Reporters keep asking Trump if he plans to break the law, as if the answer matters. As if the rule of law is still a shared norm, not a dare. That kind of questioning isn’t journalism. It’s performance. And it plays right into the hands of populist demagoguery.
Trump doesn’t need to convince anyone. He just needs to keep saying it until the system shrugs.
“I would love to do it,” he says; and the press treats it like a joke, not a warning.
They sanewash his contempt for democracy, then act surprised when the guardrails collapse.
This isn’t distraction. It’s rehearsal.
Norms aren’t bending. They’ve evaporated.
And when 2028 rolls around, the same voices will normalize it…then rationalize it after it happens.

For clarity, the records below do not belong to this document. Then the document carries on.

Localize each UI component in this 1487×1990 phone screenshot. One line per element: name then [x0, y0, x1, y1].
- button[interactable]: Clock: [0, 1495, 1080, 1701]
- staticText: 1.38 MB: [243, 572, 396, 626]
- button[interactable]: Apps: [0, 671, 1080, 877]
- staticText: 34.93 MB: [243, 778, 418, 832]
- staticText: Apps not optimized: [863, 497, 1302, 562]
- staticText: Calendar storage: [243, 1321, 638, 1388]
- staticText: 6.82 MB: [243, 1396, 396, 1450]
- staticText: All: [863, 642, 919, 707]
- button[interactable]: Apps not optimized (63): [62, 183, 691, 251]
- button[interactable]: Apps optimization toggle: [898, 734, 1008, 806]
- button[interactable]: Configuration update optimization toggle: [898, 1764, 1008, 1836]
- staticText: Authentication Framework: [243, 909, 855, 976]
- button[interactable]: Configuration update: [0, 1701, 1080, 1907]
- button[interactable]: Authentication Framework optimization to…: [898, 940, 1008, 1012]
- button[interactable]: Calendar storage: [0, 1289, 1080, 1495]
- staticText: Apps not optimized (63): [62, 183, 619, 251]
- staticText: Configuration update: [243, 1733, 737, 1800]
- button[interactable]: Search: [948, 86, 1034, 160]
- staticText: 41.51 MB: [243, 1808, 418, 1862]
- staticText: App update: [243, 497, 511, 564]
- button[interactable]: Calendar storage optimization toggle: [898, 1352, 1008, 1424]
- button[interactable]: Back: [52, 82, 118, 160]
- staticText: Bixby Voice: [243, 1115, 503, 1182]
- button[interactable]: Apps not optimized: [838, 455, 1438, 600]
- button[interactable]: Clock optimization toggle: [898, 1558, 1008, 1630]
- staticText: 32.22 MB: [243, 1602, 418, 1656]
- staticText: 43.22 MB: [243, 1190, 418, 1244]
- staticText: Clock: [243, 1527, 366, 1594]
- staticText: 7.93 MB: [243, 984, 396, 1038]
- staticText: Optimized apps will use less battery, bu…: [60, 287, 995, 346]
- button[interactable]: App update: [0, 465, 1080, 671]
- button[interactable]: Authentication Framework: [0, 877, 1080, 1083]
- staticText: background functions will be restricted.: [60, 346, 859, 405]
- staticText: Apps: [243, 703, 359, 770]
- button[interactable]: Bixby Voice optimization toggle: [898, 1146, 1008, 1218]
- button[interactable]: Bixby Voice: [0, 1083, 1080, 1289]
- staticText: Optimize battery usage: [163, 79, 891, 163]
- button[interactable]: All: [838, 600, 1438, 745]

America was built on the idea that institutions could check ambition. But institutions don’t work when behavior is misunderstood.
Populist demagogues don’t break the system in one blow. They wear it down.
And the press, still clinging to old scripts, is helping them do it.
I will not be surprised when the unthinkable happens—again, again and yet again…and neither should you.
Human behavior isn’t just my subject, it’s my oxygen. I write it, live it, breathe it.
Thank you for calling it what it is. This isn’t politics. It’s erosion.
—Johan
For about five years now Jeff Tiedrich has had a standing offer to any reporter who asks Trump "WTF is the matter with you?" (my paraphrase). My question is "WTF has this prize gone unaccepted for so long?" The so-called Fourth Estate might be in worse shape than the other three.